Thursday, July 09, 2020

What is Absolute Music?

Roger Scruton has a most interesting answer to this question in The New Grove Dictionary of Music and Musicians, 2nd edition. He writes about people wanting a pure music, like pure Mathematics - music for its own sake, music without external influences. He goes on to say that this is impossible, pointing out that music is more than its sounds and structure - our experience of it is a vital ingredient.
The opposite of absolute music is thought to be program music - music that tells a story, or is inspired by a picture or poem. And music that accompanies or is accompanied by words - sung or spoken - can’t be absolute music. Wherever music is subservient to other art forms, or linked with them, the additional ingredients mean it is no longer just music.
When I was a child, I discovered that my father’s limited experience of orchestral music (presumably from his school days) meant that he thought that symphonies were always telling a story. When I was listening to my record of Beethoven’s Fifth Symphony which my Uncle Dave gave me, he would ask “And what’s happening here?” as if I could tell him that the loud part is all about say, a group of men fighting a battle.
Some composers do attempt to tell a story with their music, of course - such as Beethoven’s Pastoral Symphony which has titles for each movement:
  1. Awakening of cheerful feelings on arrival in the countryside
  2. Scene by the brook
  3. Merry gathering of country folk
  4. Thunder, Storm
  5. Shepherd’s song. Cheerful and thankful feelings after the storm.
But attempts to tell a story with a piece of music can be unsuccessful. Would we have thought of the same program, if we had not been told? Or, does it sound rustic to us, because of all the music we have learned to associate with pastoral settings?
In a chapter in Fritz Spiegl’s Book of Musical Blunders and Other Musical Curiosities, titled after Stravinsky’s famous saying: Music expresses nothing, he tells the story of Victorian composer Francesco Berger composing a piano piece with a strict bar-by-bar musical program, but keeping it to himself. He played the piece to three of his fellow composers and asked each to write down what he thought the music portrayed.
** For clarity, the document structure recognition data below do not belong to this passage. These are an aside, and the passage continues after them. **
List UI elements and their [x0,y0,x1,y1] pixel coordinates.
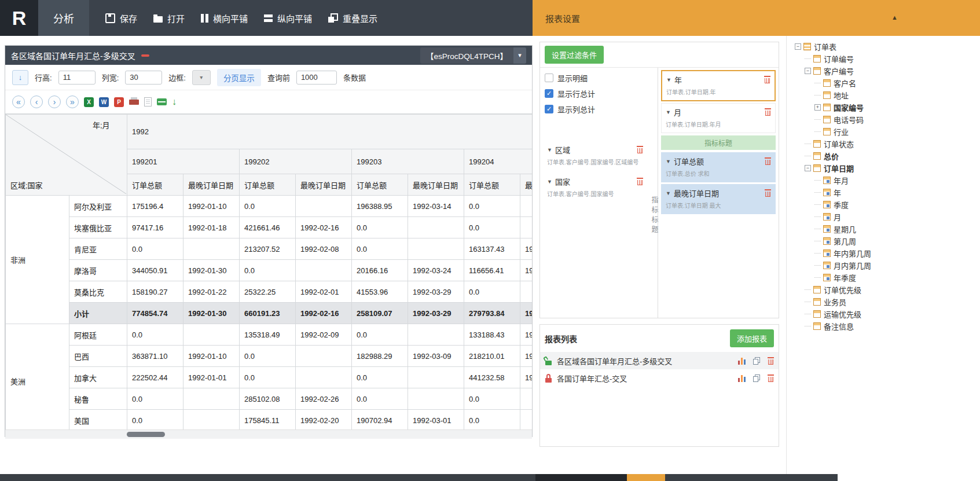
field-name: 月 [674,107,681,118]
collapse-toolbar-button[interactable]: ↓ [12,70,28,85]
measure-field-order-total[interactable]: ▼ 订单总额 订单表.总价 求和 [661,152,776,182]
row-field-region[interactable]: ▼ 区域 订单表.客户编号.国家编号.区域编号 [545,141,645,170]
column-field-month[interactable]: ▼ 月 订单表.订单日期.年月 [661,103,776,133]
report-name: 各区域各国订单年月汇总-多级交叉 [557,355,672,366]
delete-field-icon[interactable] [765,157,771,165]
collapse-node-icon[interactable]: − [805,68,811,74]
row-field-country[interactable]: ▼ 国家 订单表.客户编号.国家编号 [545,173,645,201]
report-file-icon[interactable] [144,97,152,107]
delete-report-icon[interactable] [768,357,774,365]
query-count-input[interactable] [296,71,337,85]
field-caret-icon[interactable]: ▼ [666,77,671,83]
collapse-node-icon[interactable]: − [795,43,801,50]
previous-page-button[interactable]: ‹ [30,96,43,108]
tree-item-order-priority[interactable]: 订单优先级 [787,284,980,296]
filter-conditions-button[interactable]: 设置过滤条件 [545,46,604,64]
checkbox-show-col-total[interactable]: ✓ 显示列总计 [545,104,645,115]
tree-item-address[interactable]: 地址 [787,89,980,101]
field-caret-icon[interactable]: ▼ [666,109,671,115]
chart-icon[interactable] [738,357,746,365]
dataset-dropdown[interactable]: 【esProcDQL4TPCH】 ▾ [420,47,526,64]
col-width-input[interactable] [125,71,162,85]
tree-item-order-date[interactable]: −订单日期 [787,162,980,174]
table-row: 肯尼亚 0.0 213207.52 1992-02-08 0.0 163137.… [6,238,533,260]
cascade-button[interactable]: 重叠显示 [320,0,386,36]
export-pdf-icon[interactable]: P [114,97,124,107]
border-dropdown[interactable]: ▾ [192,70,211,85]
tree-item-ship-priority[interactable]: 运输优先级 [787,308,980,320]
column-field-year[interactable]: ▼ 年 订单表.订单日期.年 [661,70,776,101]
tree-item-remarks[interactable]: 备注信息 [787,320,980,332]
tree-item-year-quarter[interactable]: 年季度 [787,271,980,284]
tree-item-order-id[interactable]: 订单编号 [787,53,980,65]
checkbox-show-detail[interactable]: 显示明细 [545,72,645,83]
tree-item-phone[interactable]: 电话号码 [787,113,980,126]
date-field-icon [823,213,831,221]
tree-item-year[interactable]: 年 [787,186,980,199]
tree-item-order-table[interactable]: −订单表 [787,41,980,53]
collapse-node-icon[interactable]: − [805,165,811,171]
report-list-item[interactable]: 各国订单年汇总-交叉 [540,369,779,387]
tile-vertical-button[interactable]: 纵向平铺 [256,0,320,36]
tab-analysis[interactable]: 分析 [38,0,89,36]
tree-item-total-price[interactable]: 总价 [787,150,980,162]
field-caret-icon[interactable]: ▼ [666,159,671,164]
field-path: 订单表.总价 求和 [666,169,771,178]
delete-field-icon[interactable] [637,146,643,153]
copy-report-icon[interactable] [753,357,760,365]
horizontal-scrollbar[interactable] [5,429,532,439]
collapse-panel-icon[interactable]: ▲ [891,14,898,21]
print-icon[interactable] [129,97,139,107]
export-excel-icon[interactable]: X [84,97,94,107]
tree-connector [805,144,811,144]
field-caret-icon[interactable]: ▼ [666,190,671,196]
export-data-icon[interactable] [157,98,167,105]
open-button[interactable]: 打开 [145,0,193,36]
row-height-input[interactable] [58,71,96,85]
delete-report-icon[interactable] [768,374,774,382]
tree-item-week-of-month[interactable]: 月内第几周 [787,259,980,271]
checkbox-show-row-total[interactable]: ✓ 显示行总计 [545,88,645,99]
table-row: 摩洛哥 344050.91 1992-01-30 0.0 20166.16 19… [6,260,533,281]
export-word-icon[interactable]: W [99,97,109,107]
download-icon[interactable]: ↓ [172,97,177,107]
tree-item-year-month[interactable]: 年月 [787,174,980,186]
copy-report-icon[interactable] [753,374,760,382]
settings-header: 报表设置 ▲ [533,0,980,36]
data-cell: 133188.43 [464,324,520,346]
tree-item-industry[interactable]: 行业 [787,126,980,138]
minimize-icon[interactable] [141,54,149,57]
tile-horizontal-button[interactable]: 横向平铺 [193,0,256,36]
data-cell: 158190.27 [127,281,183,303]
tree-item-customer-id[interactable]: −客户编号 [787,65,980,77]
scrollbar-thumb[interactable] [127,432,165,437]
report-list-item[interactable]: 各区域各国订单年月汇总-多级交叉 [540,352,779,369]
tree-item-salesperson[interactable]: 业务员 [787,296,980,308]
chart-icon[interactable] [738,374,746,382]
tree-item-month[interactable]: 月 [787,211,980,223]
tree-item-quarter[interactable]: 季度 [787,199,980,211]
data-cell: 1992-02-16 [296,217,352,238]
add-report-button[interactable]: 添加报表 [730,329,774,347]
delete-field-icon[interactable] [765,189,771,197]
field-caret-icon[interactable]: ▼ [547,147,552,153]
data-cell: 19 [520,303,533,324]
delete-field-icon[interactable] [764,76,770,83]
data-cell: 0.0 [464,217,520,238]
next-page-button[interactable]: › [48,96,61,108]
first-page-button[interactable]: « [12,96,25,108]
delete-field-icon[interactable] [765,108,771,116]
tree-item-weekday[interactable]: 星期几 [787,223,980,235]
tree-item-country-id[interactable]: +国家编号 [787,101,980,113]
measure-field-latest-order-date[interactable]: ▼ 最晚订单日期 订单表.订单日期 最大 [661,184,776,214]
tree-item-customer-name[interactable]: 客户名 [787,77,980,89]
field-caret-icon[interactable]: ▼ [547,179,552,185]
tree-item-order-status[interactable]: 订单状态 [787,138,980,150]
tree-item-week-of-year[interactable]: 年内第几周 [787,247,980,259]
save-button[interactable]: 保存 [97,0,145,36]
delete-field-icon[interactable] [637,178,643,185]
tree-item-week-number[interactable]: 第几周 [787,235,980,247]
expand-node-icon[interactable]: + [814,104,821,111]
last-page-button[interactable]: » [66,96,79,108]
paging-toggle[interactable]: 分页显示 [217,69,261,86]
The first, a Welshman, said in perfect seriousness, that the piece meant “Daybreak as seen from the lowest gallery of a Welsh coal-mine.”
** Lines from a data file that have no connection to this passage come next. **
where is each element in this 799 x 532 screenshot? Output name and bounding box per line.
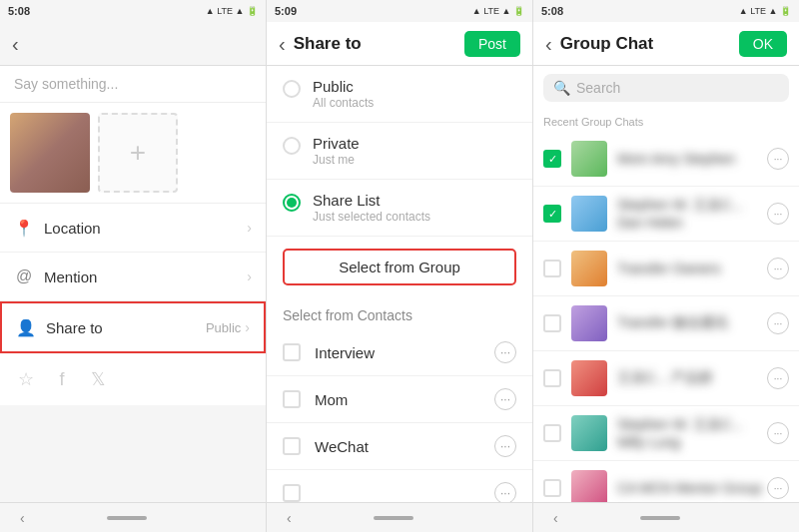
- group-row-1[interactable]: Mom Amy Stephen ···: [533, 132, 799, 187]
- more-dots-1[interactable]: ···: [767, 148, 789, 170]
- post-button[interactable]: Post: [464, 31, 520, 57]
- group-checkbox-7[interactable]: [543, 479, 561, 497]
- group-avatar-3: [571, 251, 607, 286]
- group-checkbox-3[interactable]: [543, 260, 561, 277]
- share-list-option[interactable]: Share List Just selected contacts: [267, 180, 532, 237]
- more-button-mom[interactable]: ···: [494, 388, 516, 410]
- public-option[interactable]: Public All contacts: [267, 66, 532, 123]
- group-name-6: Stephen W. 王吴C... Milly Lung: [617, 416, 767, 450]
- contact-checkbox-4[interactable]: [283, 484, 301, 502]
- more-button-wechat[interactable]: ···: [494, 435, 516, 457]
- group-name-4: Transfer 微信通讯: [617, 314, 767, 332]
- location-menu-item[interactable]: 📍 Location ›: [0, 204, 266, 253]
- share-to-chevron: ›: [245, 319, 250, 335]
- group-checkbox-4[interactable]: [543, 314, 561, 332]
- share-to-value: Public: [206, 320, 241, 335]
- mention-icon: @: [14, 266, 34, 286]
- nav-back-1[interactable]: ‹: [20, 510, 25, 526]
- more-dots-4[interactable]: ···: [767, 312, 789, 334]
- panel-share-to: 5:09 ▲ LTE ▲ 🔋 ‹ Share to Post Public Al…: [267, 0, 533, 532]
- time-3: 5:08: [541, 5, 563, 17]
- select-from-group-button[interactable]: Select from Group: [283, 249, 516, 285]
- status-bar-2: 5:09 ▲ LTE ▲ 🔋: [267, 0, 532, 22]
- search-icon: 🔍: [553, 80, 570, 96]
- back-button-3[interactable]: ‹: [545, 34, 552, 54]
- say-something-input[interactable]: Say something...: [0, 66, 266, 103]
- back-button-1[interactable]: ‹: [12, 34, 19, 54]
- group-chat-title: Group Chat: [560, 34, 739, 54]
- contact-row-wechat[interactable]: WeChat ···: [267, 423, 532, 470]
- share-to-title: Share to: [294, 34, 464, 54]
- nav-back-2[interactable]: ‹: [287, 510, 292, 526]
- group-row-5[interactable]: 王吴C... 产品群 ···: [533, 351, 799, 406]
- search-bar[interactable]: 🔍 Search: [543, 74, 789, 102]
- contact-name-interview: Interview: [315, 344, 494, 361]
- bottom-nav-2: ‹: [267, 502, 532, 532]
- status-icons-3: ▲ LTE ▲ 🔋: [739, 6, 791, 16]
- share-to-menu-item[interactable]: 👤 Share to Public ›: [0, 301, 266, 353]
- contact-checkbox-mom[interactable]: [283, 390, 301, 408]
- public-radio[interactable]: [283, 80, 301, 98]
- mention-menu-item[interactable]: @ Mention ›: [0, 253, 266, 301]
- share-list-option-title: Share List: [313, 192, 430, 209]
- group-checkbox-2[interactable]: [543, 205, 561, 223]
- group-avatar-6: [571, 415, 607, 451]
- group-checkbox-1[interactable]: [543, 150, 561, 168]
- mention-label: Mention: [44, 268, 247, 285]
- group-checkbox-6[interactable]: [543, 424, 561, 442]
- media-thumb: [10, 113, 90, 193]
- more-button-interview[interactable]: ···: [494, 341, 516, 363]
- media-image: [10, 113, 90, 193]
- contact-row-mom[interactable]: Mom ···: [267, 376, 532, 423]
- contact-name-wechat: WeChat: [315, 438, 494, 455]
- more-dots-6[interactable]: ···: [767, 422, 789, 444]
- more-dots-5[interactable]: ···: [767, 367, 789, 389]
- ok-button[interactable]: OK: [739, 31, 787, 57]
- group-row-6[interactable]: Stephen W. 王吴C... Milly Lung ···: [533, 406, 799, 461]
- contact-checkbox-wechat[interactable]: [283, 437, 301, 455]
- back-button-2[interactable]: ‹: [279, 34, 286, 54]
- contact-name-mom: Mom: [315, 391, 494, 408]
- private-option-subtitle: Just me: [313, 153, 360, 167]
- more-dots-7[interactable]: ···: [767, 477, 789, 499]
- share-to-icon: 👤: [16, 317, 36, 337]
- nav-back-3[interactable]: ‹: [553, 510, 558, 526]
- public-option-title: Public: [313, 78, 374, 95]
- twitter-icon[interactable]: 𝕏: [86, 367, 110, 391]
- group-name-2: Stephen W. 王吴C... Dan Helen: [617, 197, 767, 231]
- bottom-nav-1: ‹: [0, 502, 266, 532]
- group-avatar-1: [571, 141, 607, 177]
- group-name-7: CA MCN Mentor Group: [617, 480, 767, 496]
- facebook-icon[interactable]: f: [50, 367, 74, 391]
- group-checkbox-5[interactable]: [543, 369, 561, 387]
- nav-pill-3: [640, 516, 680, 520]
- contact-checkbox-interview[interactable]: [283, 343, 301, 361]
- compose-header: ‹: [0, 22, 266, 66]
- time-2: 5:09: [275, 5, 297, 17]
- share-list-option-subtitle: Just selected contacts: [313, 210, 430, 224]
- more-dots-2[interactable]: ···: [767, 203, 789, 225]
- star-icon[interactable]: ☆: [14, 367, 38, 391]
- group-avatar-5: [571, 360, 607, 396]
- contact-row-interview[interactable]: Interview ···: [267, 329, 532, 376]
- private-option[interactable]: Private Just me: [267, 123, 532, 180]
- share-list-radio[interactable]: [283, 194, 301, 212]
- more-button-4[interactable]: ···: [494, 482, 516, 504]
- location-chevron: ›: [247, 220, 252, 236]
- share-to-header: ‹ Share to Post: [267, 22, 532, 66]
- group-row-2[interactable]: Stephen W. 王吴C... Dan Helen ···: [533, 187, 799, 242]
- group-avatar-4: [571, 305, 607, 341]
- group-row-4[interactable]: Transfer 微信通讯 ···: [533, 296, 799, 351]
- select-from-contacts-label: Select from Contacts: [267, 297, 532, 329]
- group-row-3[interactable]: Transfer Owners ···: [533, 242, 799, 296]
- location-label: Location: [44, 220, 247, 237]
- nav-pill-2: [374, 516, 413, 520]
- private-radio[interactable]: [283, 137, 301, 155]
- more-dots-3[interactable]: ···: [767, 258, 789, 279]
- location-icon: 📍: [14, 218, 34, 238]
- panel-compose: 5:08 ▲ LTE ▲ 🔋 ‹ Say something... + 📍 Lo…: [0, 0, 267, 532]
- status-icons-2: ▲ LTE ▲ 🔋: [472, 6, 524, 16]
- add-media-button[interactable]: +: [98, 113, 178, 193]
- group-name-1: Mom Amy Stephen: [617, 151, 767, 167]
- group-chat-header: ‹ Group Chat OK: [533, 22, 799, 66]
The second declared it depicted a boar hunt in Russia.
The third thought the piano piece suggested an enamoured couple whispering love vows.
But Berger said he was trying to illustrate “The discovery by Pharaoh’s daughter of the infant Moses in the bulrushes!”
Spiegl also tells us about the time a lady told Richard Strauss that she could picture a succession of the hero’s conquests in his Don Juan tone poem. Strauss couldn’t resist asking her, if she’d noticed that one of the girls had red hair!